Supporting SanGiovanni's campaign are two other top seniors, Gaby Ferrell and Morrigan Turner, who lead the student senate and are the student representatives on the South Portland School Board.
The "if you'd like to" aroused a lot of public opposition, and the principal "asked SanGiovanni to stop saying 'if you'd like to,' or pass the privilege of leading the pledge to another student"; SanGiovanni agreed. SanGiovanni and her friends had also asked the faculty "leadership team" (12 school department heads) in September "to replace the pledge with a moment of silence during the announcements, when students would be allowed to say the pledge in their classrooms," but the team had rejected that proposal by an 11-1 vote.
A few thoughts:
1. I'm neither a strong supporter of schools' leading students in the Pledge of Allegiance nor a strong opponent. It is indeed an attempt at a particular form of ideological indoctrination, but I think some degree of indoctrination is an acceptable function of schools, including public schools. (Maybe some of these debates could be avoided by shifting to a school choice system, but I'm speaking here of the school system as it now operates.) At the same time, it's not clear to me that this is an effective form of indoctrination; isolated routine ritual that everyone is expected to perform without any real impulse on their own part is rarely effective, it seems to me.

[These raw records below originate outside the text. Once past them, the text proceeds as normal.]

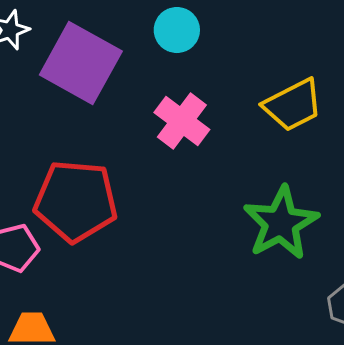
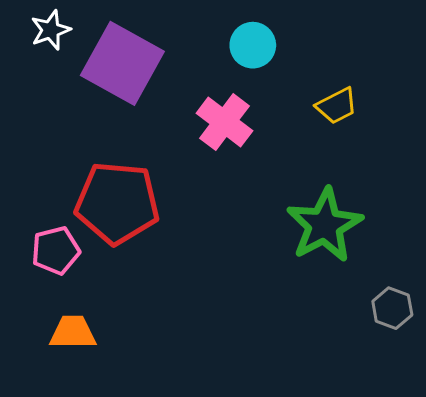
cyan circle: (177, 30) -> (253, 45), moved
yellow trapezoid: (293, 105) -> (337, 106), size x0.7

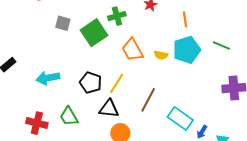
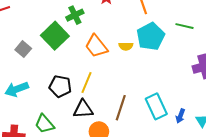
gray square: (63, 23) -> (23, 49), moved, turned 35
brown line: (148, 100) -> (121, 108), moved
cyan rectangle: (180, 118) -> (156, 106), turned 40

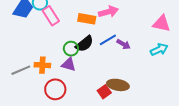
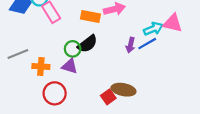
blue line: (108, 40) -> (147, 44), moved
purple arrow: (124, 44) -> (130, 45), turned 72
cyan arrow: (159, 49) -> (153, 29), moved
gray line: (21, 70) -> (18, 54), moved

2. The principal is entitled to tell SanGiovanni not to say "if you'd like to." She is speaking here on behalf of the school, and the Free Speech Clause doesn't bar school administrators from telling school spokespeople—whether employees or students—what to say, or choosing spokespeople who will say what the administrators want.
3. Still, the one thing that's clear here is that the Pledge is optional, and has been since 1943, when the Supreme Court held that requiring students to say the Pledge violated the Free Speech Clause. (Students are also free to say the Pledge but omit "under God," as I do.) That the pledge leaders wanted to inform students, simply and not very intrusively, that they only need to say the pledge if they'd like to say it, strikes me as pretty unobjectionable (even if we know that the pledge leaders really would rather not have an officially led pledge to begin with).
Thanks to Robert Dittmer for the pointer.